Sécurité juridique renforcée - Rachat de créance à sa valeur nominale – L’administration désavouée par la CCA Nantes

Nantes, le 22 octobre 2025,

Dans un arrêt rendu le 21 octobre 2025 (n°25NT00179), la Cour administrative d’appel (CAA) de Nantes a annulé la requalification par l’administration fiscale d’un rachat de créance en acte anormal de gestion, rappelant les strictes conditions de preuve imposées au fisc en matière d’évaluation des créances douteuses. Une décision qui clarifie les contours de la notion d’acte anormal de gestion et souligne l’importance de distinguer l’évaluation d’une créance de celle des parts sociales d’une entreprise en difficulté.

Un rachat de créance contesté par le fisc.

En décembre 2014, la SAS MM, contrôlée par les époux A, avait acquis pour 369 035 € (sa valeur nominale) une créance en compte courant détenue par ces mêmes associés sur la SARL ZS, une société en difficulté financière. Pour financer cette opération, MM avait contracté un emprunt bancaire de 340 000 €. Dès le lendemain, la SARL ZS, alors déficitaire, avait fait l’objet d’une restructuration (réduction de capital à zéro, augmentation par incorporation des créances, puis nouvelle réduction pour apurer les pertes), permettant à MM d’en prendre le contrôle.

L’administration fiscale, lors d’un contrôle, avait remis en cause la déductibilité des intérêts de l’emprunt, estimant que le rachat de la créance à sa valeur nominale constituait un acte anormal de gestion. Selon elle, la valeur réelle de cette créance était nulle ou quasi nulle, au vu de la situation financière "précaire" de la SARL ZS (déficits répétés, excédent brut d’exploitation négatif, absence de fonds propres).
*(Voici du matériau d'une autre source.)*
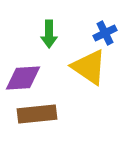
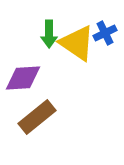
yellow triangle: moved 12 px left, 24 px up
brown rectangle: moved 3 px down; rotated 33 degrees counterclockwise
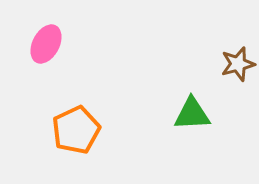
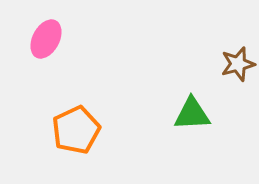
pink ellipse: moved 5 px up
Pour étayer sa position, le fisc avait évalué la société débitrice en combinant valeur mathématique (actif net comptable) et valeur de productivité, concluant à une valeur de capital social nulle ou négative – et donc à une créance sans valeur.

La CAA de Nantes censure l’approche de l’administration

La Cour a rejeté ce raisonnement, jugeant que l’administration avait confondu l’évaluation d’une créance avec celle des parts sociales de la SARL ZS. Pour contester la valeur nominale de la créance, le fisc aurait dû prouver son caractère irrécouvrable, c’est-à-dire l’incapacité de la société débitrice à la rembourser, en analysant :

  • sa santé financière (trésorerie, capacité de remboursement dans le temps) ;
  • ses perspectives de croissance ;
  • son ratio d’endettement par rapport à son chiffre d’affaires.

Or, la Cour a constaté que, malgré ses difficultés, la SARL ZS présentait :

  • un chiffre d’affaires en hausse au moment du rachat ;
  • un actif estimé à 600 000 € (incluant le fonds de commerce), pour un passif de      490 000 € (couvrant donc la créance litigieuse).

Ainsi, la créance n’était pas irrécouvrable, et son rachat à sa valeur nominale ne constituait pas une libéralité déguisée en faveur des associés.

La contrepartie stratégique : la prise de contrôle.

Surtout, la Cour a reconnu que l’opération présentait un intérêt économique légitime pour la SAS MM. En acquérant la créance, cette dernière a pu prendre le contrôle de la SARL ZS via la restructuration ultérieure. Cette contrepartie, réelle et proportionnée, exclut selon les juges tout caractère anormal de gestion.

La CAA a donc annulé la rectification fiscale, rappelant que :

  1. La charge de la preuve pèse sur l’administration pour démontrer l’anormalité de l’acte.
  2. L’évaluation d’une créance ne peut se réduire à celle du capital social de la société débitrice.
  3. Une opération apparemment désavantageuse peut être justifiée si elle s’inscrit dans une stratégie globale (ici, la prise de contrôle).